FRATTURE ESTREMO PROX OMERO

Le fratture dell’estremo prossimale dell’omero possono essere a 2 o più frammenti . Le parti anatomiche da considerare nella frattura sono la testa omerale, la grande tuberosità (trochite), la piccola tuberosità (trochine) e la diafisi omerale. Sono fratture frequenti nell’anziano osteoporotico che cade sulla spalla o sulla mano atteggiata a difesa ma possono verificarsi anche nei giovani per traumi ad alta energia .

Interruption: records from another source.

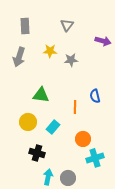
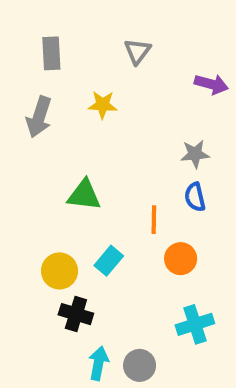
gray star: (71, 60) -> (195, 154), moved
yellow circle: (28, 122) -> (60, 271), moved
orange circle: (83, 139) -> (181, 259), moved

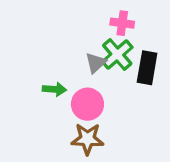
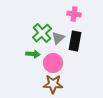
green cross: (117, 55) -> (42, 33), moved
black rectangle: (147, 68) -> (75, 41), moved

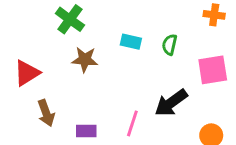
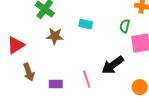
green semicircle: (170, 45) -> (125, 26), moved
pink line: (132, 123) -> (87, 79), turned -36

Possono essere associate a lussazione della testa omerale e/o complicate da lesioni neurologiche ( più frequentemente dell nervo ascellare).
TRATTAMENTO
TRATTAMENTO INCRUENTO :
Le fratture composte (cioè senza spostamento dei segmenti di frattura) e stabili possono essere trattate con una immobilizzazione della spalla in fasciatura o tutore.
TRATTAMENTO CHIRURGICO:
per le fratture scomposte-instabili il trattamento è chirurgico: riduzione e sintesi stabile della frattura per un rapido recupero fuzionale secondo i principi AO. L’osteosintesi è la stabilizzazione della frattura e può essere eseguita con diverse tecniche: sintesi percutanee a cielo chiuso ( pinning con fili Kirschner ,viti, o inchioda mento endomidollare), sintesi a cielo aperto ( placche e stabilità angolare, viti, osteosuture tension-banding).

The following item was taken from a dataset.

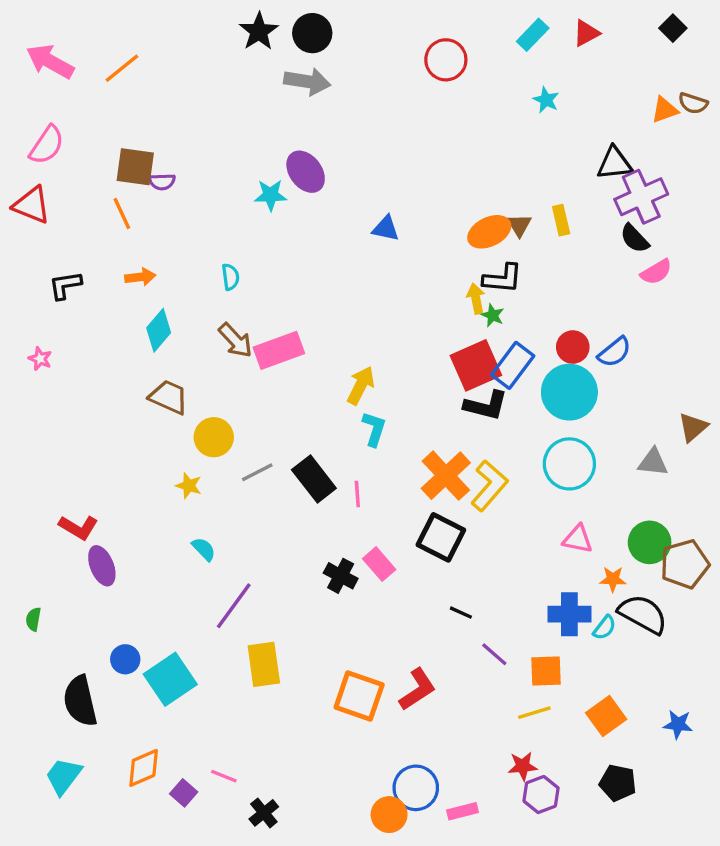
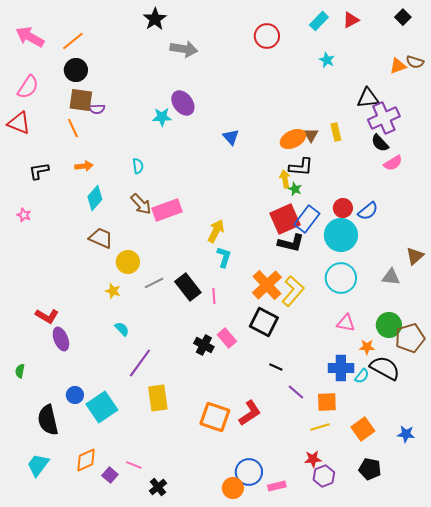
black circle: (312, 33) -> (76, 70), moved
blue triangle: (386, 228) -> (231, 137), turned 36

Nel caso di pazienti anziani con fratture complesse o fratture –lussazioni può essere indicata una protesi di spalla. In tali casi la protesi viene impiantata avendo una particolare cura alla riduzione ed alla fissazione delle 2 tuberosità alla protesi (obiettivo principale in questo intervento ).

FRATTURE DI CLAVICOLA
La frattura di clavicola si verifica generalmente per una caduta diretta sulla spalla ( è la classica frattura del ciclista).

TRATTAMENTO
TRATTAMENTO INCRUENTO :
le fratture della clavicola hanno una grande potenzialità di guarigione ; anche le fratture scomposte o con più frammenti possono guarire incruentamente cioè con una immobilizzazione della spalla in bendaggio o tutore ad otto.
TRATTAMENTO CHIRURGICO:
nelle fratture laterali (dell’estremo acromiale) della clavicola, nelle fratture con grave scomposizione o complicate ( decubito del frammento sottocute), nei giovani atleti professionisti può essere indicato il trattamento chirurgico di osteosintesi a cielo aperto con placca a stabilità angolare angolare.

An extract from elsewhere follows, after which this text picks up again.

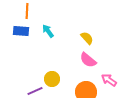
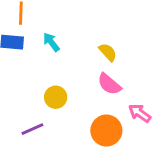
yellow circle: (52, 79) -> (56, 97), moved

L’articolazione AC presenta l’ usura della cartilagine e la degenerazione del menisco; la formazione di becchi ossei (osteofiti) nella parte inferiore della articolazione può determinare un attrito sui tendini della cuffia sottostanti. L’artrosi può essere su base idiopatica o post traumatica; clinicamente è presente dolore localizzato alla A-C che si intensifica in alcuni movimenti esempio nell’incrociare il braccio.